The Republican-led House of Representatives passed spending cuts that would eliminate all federal funding to the Corporation for Public Broadcasting in an attempt to help balance the deficit-laden federal budget. This group—also known as the CPB—funds a significant portion of PBS and NPR stations around the country. While these cuts face an uphill battle in the Senate and at the Oval Office, passing these over-the-top and intense reforms Feb. 20 is too much for such important parts of American media and life.
Programs on PBS and NPR have been part of the American culture for decades. The educational effects of shows like “Sesame Street,” “Reading Rainbow,” “All Things Considered,” or “NewsHour” are immeasurable to many. Viewers young and old get perspectives and insights from shows few other broadcasters would even consider showing. Even local affiliates’ programs (which would probably be most damaged by the federal cuts) are memorable and provide a means for a community’s history and culture to be recorded for the future. Many of these types of programming simply would not exist with the quality they have if not for public broadcasting and partial federal funding.

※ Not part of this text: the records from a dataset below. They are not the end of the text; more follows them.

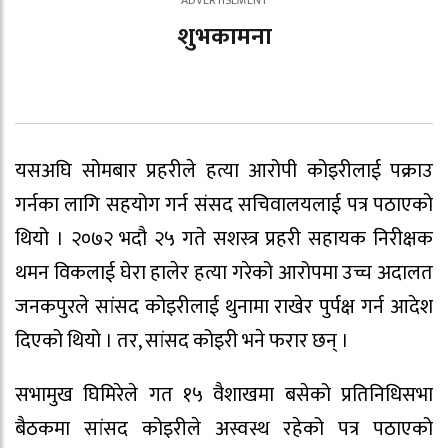
शुभकामना
यसअघि सोमबार प्रहरीले हत्या आरोपी कोइरीलाई पक्राउ
गर्नका लागि सहयोग गर्न संसद सचिवालयलाई पत्र पठाएको
थियो । २०७२ भदौ २५ गते सशस्त्र प्रहरी सहायक निरीक्षक
थमन विकलाई घेरा हालेर हत्या गरेको आरोपमा उच्च अदालत
जनकपुरले सांसद कोइरीलाई थुनामा राखेर पुर्पक्ष गर्न आदेश
दिएको थियो । तर, सांसद कोइरी भने फरार छन् ।
सभामुख घिमिरेले गत १५ वैशाखमा बसेको प्रतिनिधिसभा
बैठकमा सांसद कोइरीले अस्वस्थ रहेको पत्र पठाएको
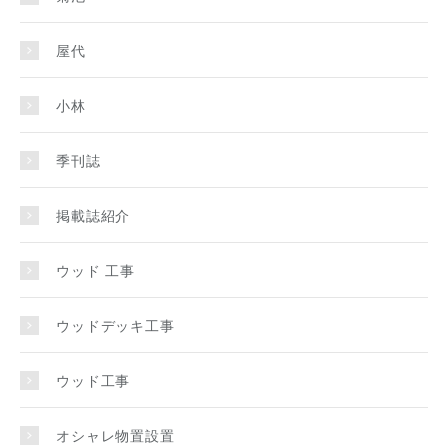
屋代
小林
季刊誌
掲載誌紹介
ウッド 工事
ウッドデッキ工事
ウッド工事
オシャレ物置設置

Now don’t get me wrong. The positive effect public broadcasting has had does not exempt it from financial change. The federal budget needs major reform, and cuts have to be made. Like any other federally funded department, the Corporation for Public Broadcasting should take its share of cuts. But why should this major benefactor of PBS or NPR be subject to complete elimination? Does Congress think the top-of-the-line children’s programming is not up to par? Or are the types of primetime shows (or more importantly, local programming) that wouldn’t find a platform anywhere else not educational or insightful enough for viewers? Are NPR’s Tiny Desk Concerts or ‘A Prairie Home Companion’ too risqué or controversial to be put on the airwaves? Not a chance. If anything, the GOP just isn’t pleased with the presumed left-leaning policies of NPR or PBS. In a recent blog post, Republican Sen. Jim DeMint of South Carolina claims all public broadcasting is a lobbying firm for the liberal agenda. It’s not out of the question, he said, to “expect Big Bird to start filming commercials to hype ObamaCare.”

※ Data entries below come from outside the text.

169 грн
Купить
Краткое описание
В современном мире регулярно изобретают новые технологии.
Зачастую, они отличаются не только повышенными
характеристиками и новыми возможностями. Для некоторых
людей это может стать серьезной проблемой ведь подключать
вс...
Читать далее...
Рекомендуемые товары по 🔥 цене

It’s not like this is an old issue either. Cuts to public broadcasting have been discussed every other time Republicans have controlled the House, recession or not. In my opinion, the majority of programs on these networks aren’t exactly political. Try finding some hidden commie message in “Antiques Roadshow” or “Masterpiece Classics.” If Congress really wants to change the message of public broadcasting, add a stipulation to the funding that would limit amounts of commentary and opinion. Don’t lower the quantity or quality of total content just to address this problem.
Again, these conversations wouldn’t have much merit if not for the budget reforms that have to take place in this country. It would be understandable if Congress wanted to trim parts of the Corporation for Public Broadcasting’s funding, just as it would for other beneficiaries of federal dollars. But we’ve been taught better than to accept this program’s elimination as a simple sacrifice that has to be made when other departments’ cuts are nowhere near as large. One of these things is not like the other, right?
Managing editor Brian Wilson is sophomore journalism major.